[Page-level text extractions]
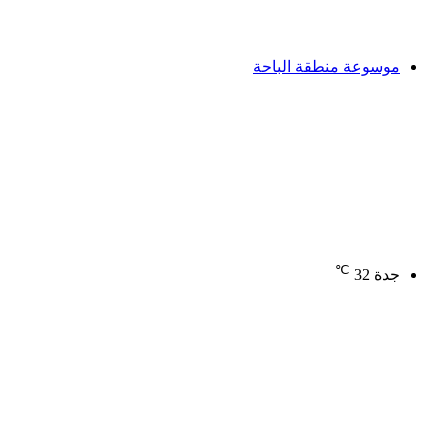
موسوعة منطقة الباحة
℃
جدة
32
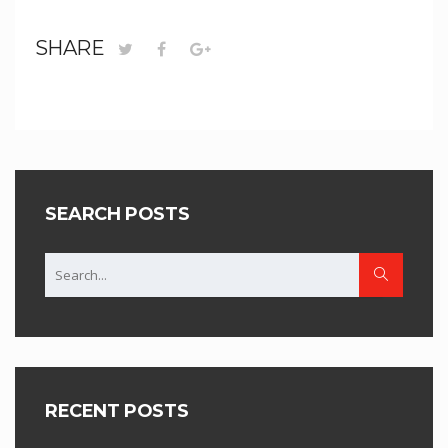
SHARE
SEARCH POSTS
RECENT POSTS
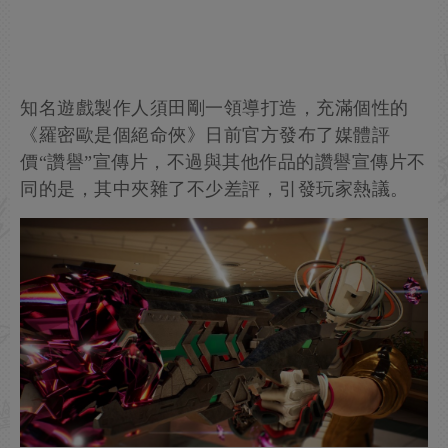
知名遊戲製作人須田剛一領導打造，充滿個性的
《羅密歐是個絕命俠》日前官方發布了媒體評
價“讚譽”宣傳片，不過與其他作品的讚譽宣傳片不
同的是，其中夾雜了不少差評，引發玩家熱議。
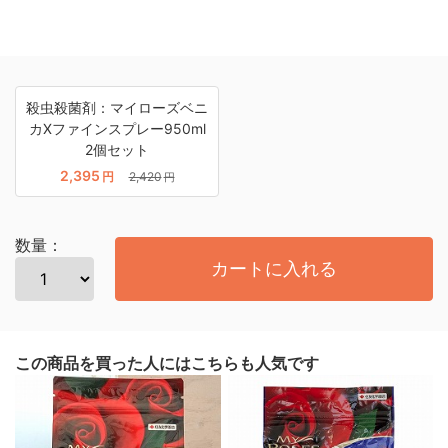
殺虫殺菌剤：マイローズベニ
カXファインスプレー950ml
2個セット
2,395
円
2,420
円
数量：
カートに入れる
この商品を買った人にはこちらも人気です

# TASK TO COMPLETE:
The final stretch of the data, from the line with "同的是，其中夾雜了不少差評，引發玩家熱議。" through its last line, is to be retyped exactly; pictures are not part of the copy.

# ANSWER FOR THE TASK:
同的是，其中夾雜了不少差評，引發玩家熱議。
殺虫殺菌剤：マイローズベニ
カXファインスプレー950ml
2個セット
2,395
円
2,420
円
数量：
カートに入れる
この商品を買った人にはこちらも人気です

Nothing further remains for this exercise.